Brewer bought the type. Brewster and his assistants (including Mayflower passengers Edward Winslow and George Soule) made the ink and laid out the type sheets. A local printer, possibly Soule’s brother, Johannes Sol, provided the press.
Over several years, the team printed perhaps 21 books in all. Most were anti-Anglican religious tracts destined to be smuggled across the channel.
The situation reached a tipping point with their 1619 publication of “Perth Assembly”, a critique of new laws forcing the Church of Scotland into conformance with the Church of England. Brewster prepared the book, like all the others. Copies were smuggled into Scotland in wine vats. In July, a copy passed the eyes of Sir Dudley Carleton, an English envoy to the Hague, who notified Whitehall.

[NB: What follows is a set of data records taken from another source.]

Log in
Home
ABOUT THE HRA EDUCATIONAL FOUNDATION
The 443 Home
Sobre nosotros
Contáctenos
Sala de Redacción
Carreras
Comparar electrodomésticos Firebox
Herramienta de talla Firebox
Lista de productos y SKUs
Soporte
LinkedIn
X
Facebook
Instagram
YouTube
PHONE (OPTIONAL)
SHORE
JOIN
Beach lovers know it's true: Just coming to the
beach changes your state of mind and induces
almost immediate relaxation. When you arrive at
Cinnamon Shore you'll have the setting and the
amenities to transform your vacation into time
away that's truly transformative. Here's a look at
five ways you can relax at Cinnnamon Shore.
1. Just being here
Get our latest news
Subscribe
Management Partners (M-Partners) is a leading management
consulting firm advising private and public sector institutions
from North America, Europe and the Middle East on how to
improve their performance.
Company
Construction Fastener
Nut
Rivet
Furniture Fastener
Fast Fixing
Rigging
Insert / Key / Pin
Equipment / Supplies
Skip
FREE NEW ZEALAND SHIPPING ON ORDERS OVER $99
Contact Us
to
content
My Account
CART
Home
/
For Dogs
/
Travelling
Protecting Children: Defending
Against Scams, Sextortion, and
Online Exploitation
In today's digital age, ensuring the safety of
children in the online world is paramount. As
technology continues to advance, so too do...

The English appealed to the Dutch to destroy the press and arrest the printers. Brewster’s wealthy silent partner, Thomas Brewer, was arrested in September and met with a “hard fate that ultimately overtook him.” The type was confiscated. Brewster hid.
Letters between Whitehall and The Hague show the hunt for Brewster lasted in earnest into 1620 and at some level until at least the departure of the Speedwell the following summer.

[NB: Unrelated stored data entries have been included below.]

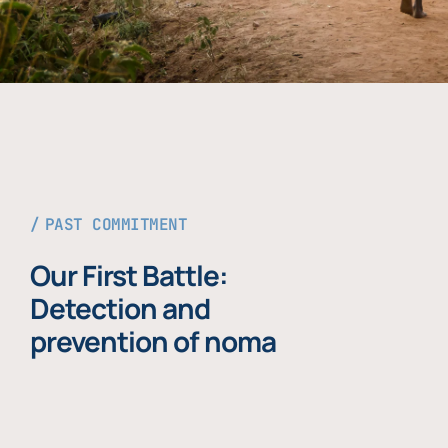
PAST COMMITMENT
Our First Battle:
Detection and
prevention of noma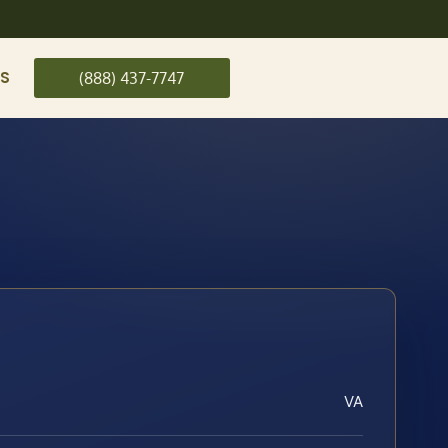
US
(888) 437-7747
VA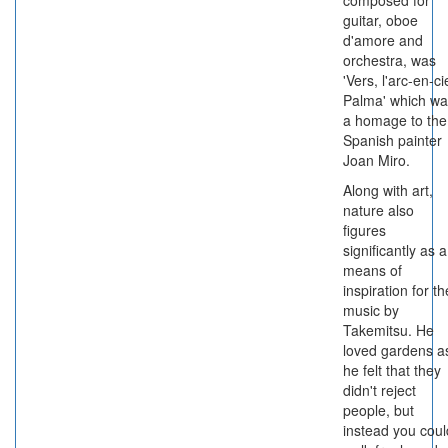
composed for
guitar, oboe
d'amore and
orchestra, was
'Vers, l'arc-en-cie
Palma' which wa
a homage to the
Spanish painter
Joan Miro.
Along with art,
nature also
figures
significantly as a
means of
inspiration for th
music by
Takemitsu. He
loved gardens a
he felt that they
didn't reject
people, but
instead you coul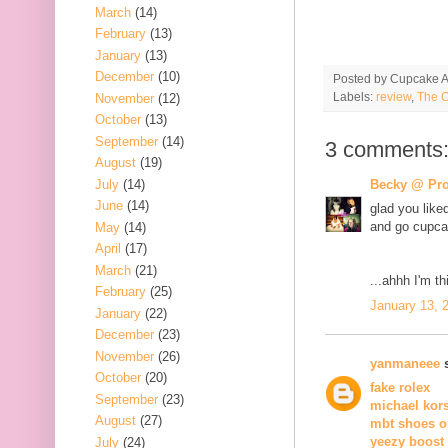
March
(14)
February
(13)
January
(13)
December
(10)
Posted by
Cupcake Ac
Labels:
review
,
The C
November
(12)
October
(13)
September
(14)
3 comments
August
(19)
July
(14)
Becky @ Pro
June
(14)
glad you like
and go cupcak
May
(14)
April
(17)
March
(21)
...ahhh I'm th
February
(25)
January 13, 
January
(22)
December
(23)
November
(26)
yanmaneee
s
October
(20)
fake rolex
September
(23)
michael kor
August
(27)
mbt shoes o
yeezy boost
July
(24)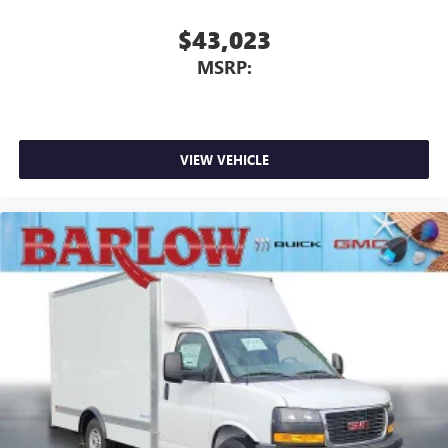
$43,023
MSRP:
VIEW VEHICLE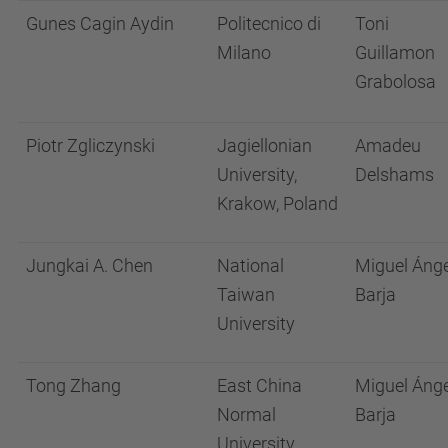
Gunes Cagin Aydin
Politecnico di
Toni
Milano
Guillamon
Grabolosa
Piotr Zgliczynski
Jagiellonian
Amadeu
University,
Delshams
Krakow, Poland
Jungkai A. Chen
National
Miguel Ánge
Taiwan
Barja
University
Tong Zhang
East China
Miguel Ánge
Normal
Barja
University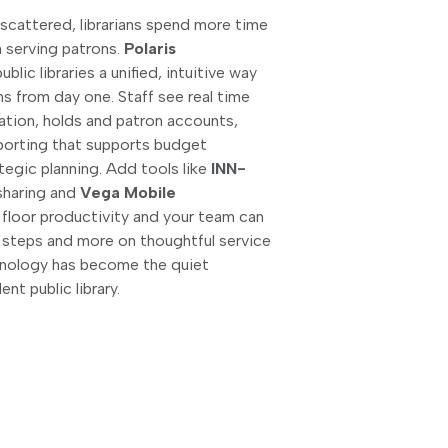
cattered, librarians spend more time
n serving patrons.
Polaris
ublic libraries a unified, intuitive way
ns from day one. Staff see real time
lation, holds and patron accounts,
eporting that supports budget
tegic planning. Add tools like
INN-
sharing and
Vega Mobile
 floor productivity and your team can
 steps and more on thoughtful service
chnology has become the quiet
nt public library.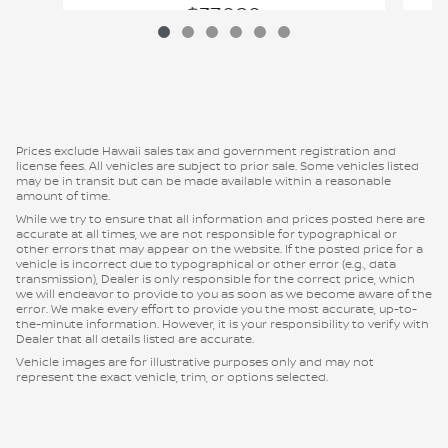
$37,080
VIN: 1N6ED1FJ2TN655779
Prices exclude Hawaii sales tax and government registration and
license fees. All vehicles are subject to prior sale. Some vehicles listed
may be in transit but can be made available within a reasonable
amount of time.
While we try to ensure that all information and prices posted here are
accurate at all times, we are not responsible for typographical or
other errors that may appear on the website. If the posted price for a
vehicle is incorrect due to typographical or other error (e.g., data
transmission), Dealer is only responsible for the correct price, which
we will endeavor to provide to you as soon as we become aware of the
error. We make every effort to provide you the most accurate, up-to-
the-minute information. However, it is your responsibility to verify with
Dealer that all details listed are accurate.
Vehicle images are for illustrative purposes only and may not
represent the exact vehicle, trim, or options selected.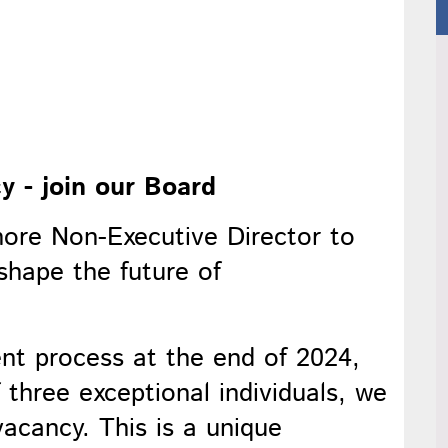
y - join our Board
more Non-Executive Director to
shape the future of
ent process at the end of 2024,
three exceptional individuals, we
 vacancy. This is a unique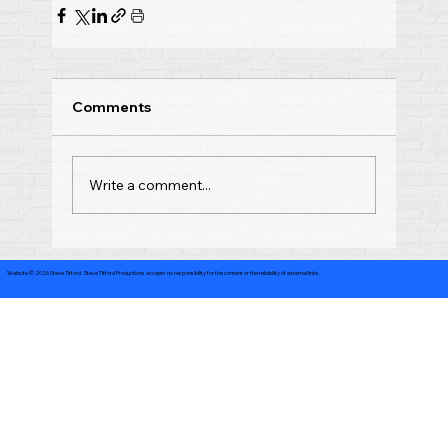
Comments
Write a comment...
Website © 2026 Steve Titford. Steve Titford Productions accepts no responsibility for the content or the reliability of external links.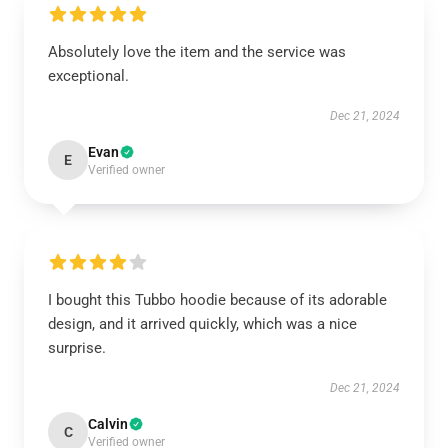
Absolutely love the item and the service was
exceptional.
Dec 21, 2024
Evan
E
Verified owner
I bought this Tubbo hoodie because of its adorable
design, and it arrived quickly, which was a nice
surprise.
Dec 21, 2024
Calvin
C
Verified owner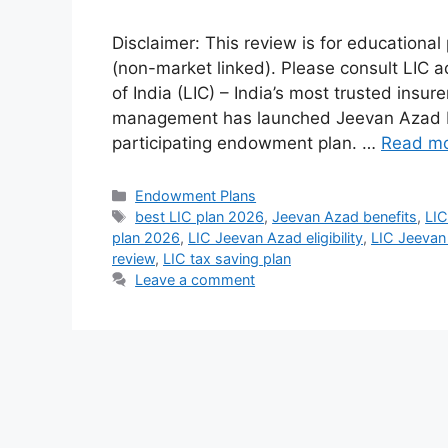
Disclaimer: This review is for educational
(non-market linked). Please consult LIC a
of India (LIC) – India’s most trusted insur
management has launched Jeevan Azad Pl
participating endowment plan. …
Read m
Categories
Endowment Plans
Tags
best LIC plan 2026
,
Jeevan Azad benefits
,
LIC
plan 2026
,
LIC Jeevan Azad eligibility
,
LIC Jeevan
review
,
LIC tax saving plan
Leave a comment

From Leiden to the New World
Brewster’s friends had been seeking financing for a venture in the New World for several years. By early 1620, plans reached fruition for the first group of separatists to leave. These first pilgrims needed a spiritual leader, but decided Robinson would make the voyage later with the main congregation. “Elder” Brewster was not an ordained minister but had become, in addition to a fugitive printer, a spiritual lieutenant to Robinson.
Brewster agreed to make the trip with Mary and their two youngest, Love and Wrestling. He was 56 years old.
Once again, Brewster’s life changed completely. Plymouth Plantation had no need for printing. Or a postmaster. Or a politician’s aide.
Despite his age and somewhat revered status, Brewster labored alongside the other pilgrims. He built his own house. He worked the fields with his hands. He went without food. Often.
And for most of the first decade, and later whenever the Church had no other minister, he taught twice every Sunday. As a teacher, he was “moving and stirring of affections; also very plain and distinct in what he taught; by which means he became more profitable to the hearers.” Bradford credited Brewster with preserving order and successfully suppressing any error or contention that arose amongst the Church members.
As for his character, Bradford wrote:
“He was wise and discreet and well spoken, having a grave and deliberate utterance, of a very cheerful spirit; very sociable and pleasant amongst his friends; of a humble and modest mind; of a peaceable disposition; undervaluing himself and his own abilities, and sometimes overvaluing others. Inoffensive and innocent in his life and conversation; which gained him the love of those without as well as those within; yet he would tell them plainly of their faults and evils, both publicly and privately; but in a such a manner as usually was well taken from him.”
As for Brewster’s dislikes, Bradford had this to say:
“None did more offend and displease him, than such as would haughtily and proudly carry and lift up themselves, being risen from nothing; and having little else in them to commend them but a few fine clothes and a little more riches than others.”
Brewster died in his sleep, age 80, “surrounded by friends who mourned, and wept over him, and ministered what help and comfort they could. And he, again, recomforted them whilst he could.” His sickness was brief. He was able to get out of bed until his last day. A few minutes before he died, he “drew his breath long, as a man falling into a sound sleep, without any pangs or gaspings, and so sweetly departed this life unto a better.”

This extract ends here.